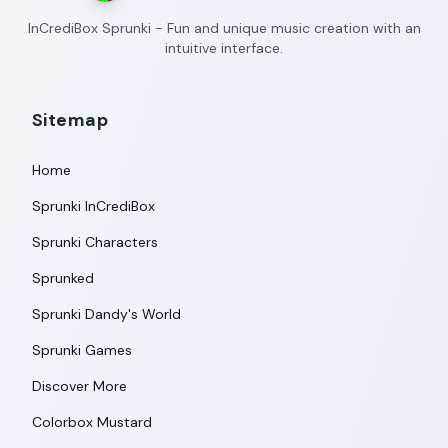
InCrediBox Sprunki - Fun and unique music creation with an
intuitive interface.
Sitemap
Home
Sprunki InCrediBox
Sprunki Characters
Sprunked
Sprunki Dandy's World
Sprunki Games
Discover More
Colorbox Mustard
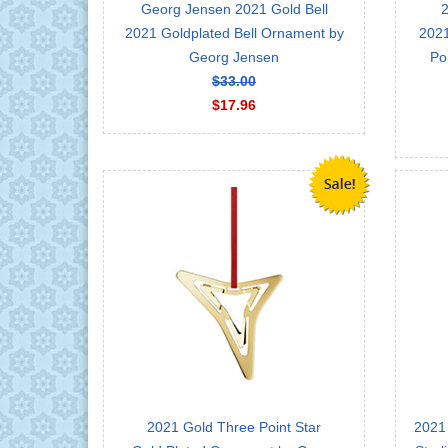
Georg Jensen 2021 Gold Bell
2
2021 Goldplated Bell Ornament by
2021
Georg Jensen
Po
$33.00
$17.96
2021 Gold Three Point Star
2021 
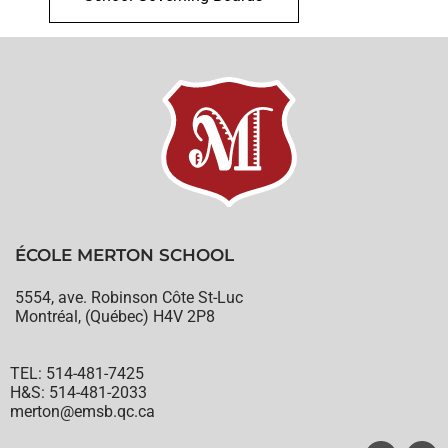
ÉCOLE MERTON SCHOOL
5554, ave. Robinson Côte St-Luc
Montréal, (Québec) H4V 2P8
TEL: 514-481-7425
H&S: 514-481-2033
merton@emsb.qc.ca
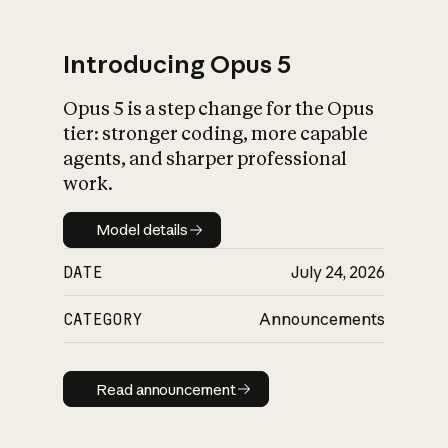
Introducing Opus 5
Opus 5 is a step change for the Opus
What is AI’s
tier: stronger coding, more capable
impact on society
agents, and sharper professional
work.
Model details
Model details
DATE
July 24, 2026
CATEGORY
Announcements
Read announcement
Read announcement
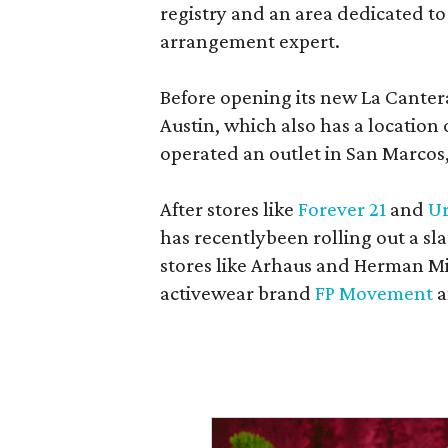
registry and an area dedicated to
arrangement expert.
Before opening its new La Canter
Austin, which also has a location
operated an outlet in San Marcos, 
After stores like
Forever 21
and
Ur
has recentlybeen rolling out a sla
stores like Arhaus and Herman Mil
activewear brand
FP Movement
a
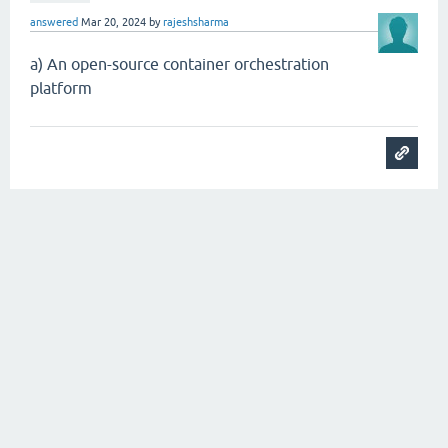
answered
Mar 20, 2024
by
rajeshsharma
a) An open-source container orchestration
platform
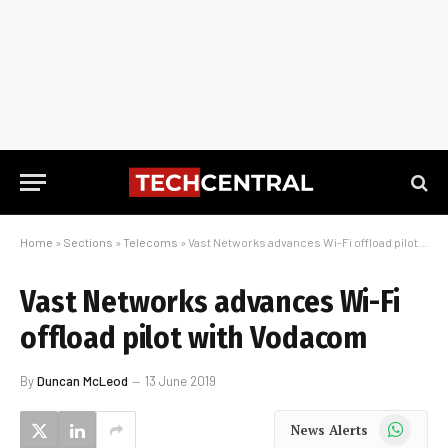
Home
»
Sections
»
Telecoms
»
Vast Networks advances Wi-Fi offload pilot with Vodacom
Vast Networks advances Wi-Fi
offload pilot with Vodacom
By
Duncan McLeod
13 June 2019
WhatsApp
News Alerts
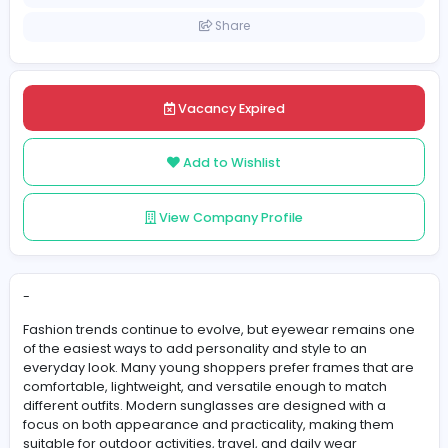
Pakistan
Posted on 2026-06-01
Share
Vacancy Expired
Add to Wishlist
View Company Profile
-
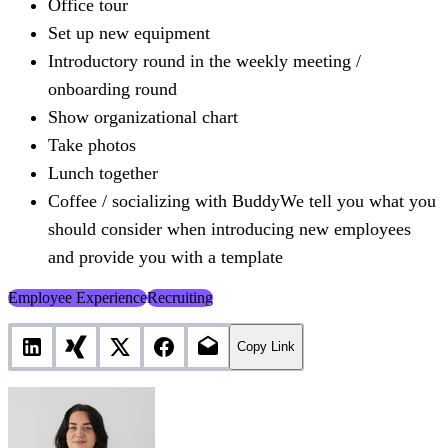
Office tour
Set up new equipment
Introductory round in the weekly meeting /
onboarding round
Show organizational chart
Take photos
Lunch together
Coffee / socializing with BuddyWe tell you what you
should consider when introducing new employees
and provide you with a template
Employee Experience
Recruiting
Copy Link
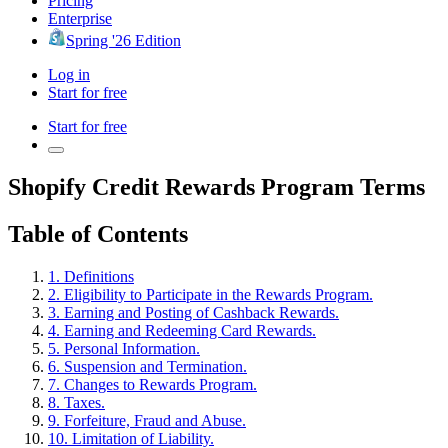
Pricing
Enterprise
Spring '26 Edition
Log in
Start for free
Start for free
Shopify Credit Rewards Program Terms
Table of Contents
1. Definitions
2. Eligibility to Participate in the Rewards Program.
3. Earning and Posting of Cashback Rewards.
4. Earning and Redeeming Card Rewards.
5. Personal Information.
6. Suspension and Termination.
7. Changes to Rewards Program.
8. Taxes.
9. Forfeiture, Fraud and Abuse.
10. Limitation of Liability.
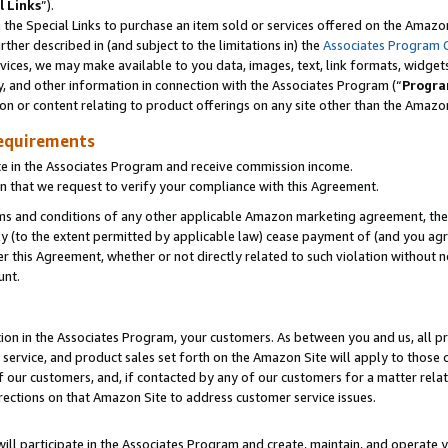
l Links
”).
he Special Links to purchase an item sold or services offered on the Amazon 
her described in (and subject to the limitations in) the
Associates Program 
vices, we may make available to you data, images, text, link formats, widgets,
y, and other information in connection with the Associates Program (“
Progra
ion or content relating to product offerings on any site other than the Amazo
equirements
te in the Associates Program and receive commission income.
n that we request to verify your compliance with this Agreement.
erms and conditions of any other applicable Amazon marketing agreement, then
ly (to the extent permitted by applicable law) cease payment of (and you agree
this Agreement, whether or not directly related to such violation without no
unt.
ion in the Associates Program, your customers. As between you and us, all pric
service, and product sales set forth on the Amazon Site will apply to those
f our customers, and, if contacted by any of our customers for a matter relat
rections on that Amazon Site to address customer service issues.
will participate in the Associates Program and create, maintain, and operate y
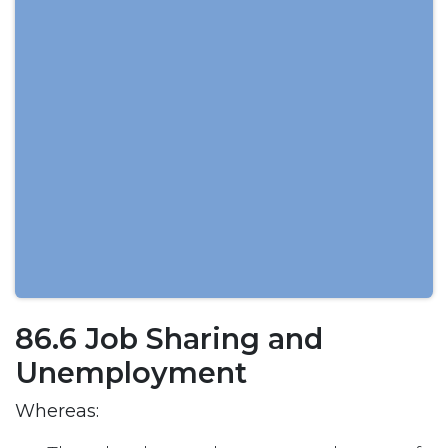
86.6 Job Sharing and
Unemployment
Whereas:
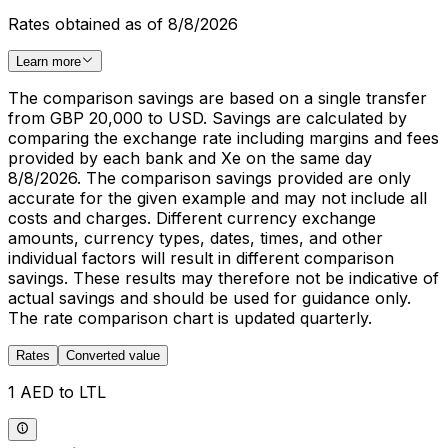
Rates obtained as of 8/8/2026
Learn more
The comparison savings are based on a single transfer
from GBP 20,000 to USD. Savings are calculated by
comparing the exchange rate including margins and fees
provided by each bank and Xe on the same day
8/8/2026. The comparison savings provided are only
accurate for the given example and may not include all
costs and charges. Different currency exchange
amounts, currency types, dates, times, and other
individual factors will result in different comparison
savings. These results may therefore not be indicative of
actual savings and should be used for guidance only.
The rate comparison chart is updated quarterly.
Rates
Converted value
1 AED to LTL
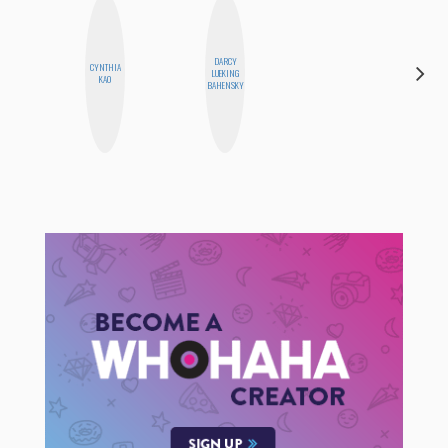
DARCY
CYNTHIA
ERIN AND
LUEKING
KAO
MELISSA
BAHENSKY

★ ★ ★ ★

### [Task item]
Because only the text is wanted, copy each record above precisely and omit its pictures.

### [Exercise solution]
InCrediBox Sprunki - Fun and unique music creation with an
intuitive interface.
Sitemap
Home
Sprunki InCrediBox
Sprunki Characters
Sprunked
Sprunki Dandy's World
Sprunki Games
Discover More
Colorbox Mustard
Georg Jensen 2021 Gold Bell
2
2021 Goldplated Bell Ornament by
2021
Georg Jensen
Po
$33.00
$17.96
2021 Gold Three Point Star
2021 
ÉCOLE MERTON SCHOOL
5554, ave. Robinson Côte St-Luc
Montréal, (Québec) H4V 2P8
TEL: 514-481-7425
H&S: 514-481-2033
merton@emsb.qc.ca
Introducing Opus 5
Opus 5 is a step change for the Opus
What is AI’s
tier: stronger coding, more capable
impact on society
agents, and sharper professional
work.
Model details
Model details
DATE
July 24, 2026
CATEGORY
Announcements
Read announcement
Read announcement
registry and an area dedicated to
arrangement expert.
Before opening its new La Canter
Austin, which also has a location
operated an outlet in San Marcos, 
After stores like
Forever 21
and
Ur
has recentlybeen rolling out a sla
stores like Arhaus and Herman Mil
activewear brand
FP Movement
a
answered
Mar 20, 2024
by
rajeshsharma
a) An open-source container orchestration
platform
Home
»
Sections
»
Telecoms
»
Vast Networks advances Wi-Fi offload pilot with Vodacom
Vast Networks advances Wi-Fi
offload pilot with Vodacom
By
Duncan McLeod
13 June 2019
WhatsApp
News Alerts
Pakistan
Posted on 2026-06-01
Share
Vacancy Expired
Add to Wishlist
View Company Profile
-
Office tour
Set up new equipment
Introductory round in the weekly meeting /
onboarding round
Show organizational chart
Take photos
Lunch together
Coffee / socializing with BuddyWe tell you what you
should consider when introducing new employees
and provide you with a template
Employee Experience
Recruiting
Copy Link
Pricing
Enterprise
Spring '26 Edition
Log in
Start for free
Start for free
Shopify Credit Rewards Program Terms
Table of Contents
1. Definitions
2. Eligibility to Participate in the Rewards Program.
3. Earning and Posting of Cashback Rewards.
4. Earning and Redeeming Card Rewards.
5. Personal Information.
6. Suspension and Termination.
7. Changes to Rewards Program.
8. Taxes.
9. Forfeiture, Fraud and Abuse.
10. Limitation of Liability.
l Links
”).
he Special Links to purchase an item sold or services offered on the Amazon 
her described in (and subject to the limitations in) the
Associates Program 
vices, we may make available to you data, images, text, link formats, widgets,
y, and other information in connection with the Associates Program (“
Progra
ion or content relating to product offerings on any site other than the Amazo
equirements
te in the Associates Program and receive commission income.
n that we request to verify your compliance with this Agreement.
erms and conditions of any other applicable Amazon marketing agreement, then
ly (to the extent permitted by applicable law) cease payment of (and you agree
this Agreement, whether or not directly related to such violation without no
unt.
ion in the Associates Program, your customers. As between you and us, all pric
service, and product sales set forth on the Amazon Site will apply to those
f our customers, and, if contacted by any of our customers for a matter relat
rections on that Amazon Site to address customer service issues.
will participate in the Associates Program and create, maintain, and operate y
86.6 Job Sharing and
Unemployment
Whereas:
Rates obtained as of 8/8/2026
Learn more
The comparison savings are based on a single transfer
from GBP 20,000 to USD. Savings are calculated by
comparing the exchange rate including margins and fees
provided by each bank and Xe on the same day
8/8/2026. The comparison savings provided are only
accurate for the given example and may not include all
costs and charges. Different currency exchange
amounts, currency types, dates, times, and other
individual factors will result in different comparison
savings. These results may therefore not be indicative of
actual savings and should be used for guidance only.
The rate comparison chart is updated quarterly.
Rates
Converted value
1 AED to LTL
DARCY
CYNTHIA
ERIN AND
LUEKING
KAO
MELISSA
BAHENSKY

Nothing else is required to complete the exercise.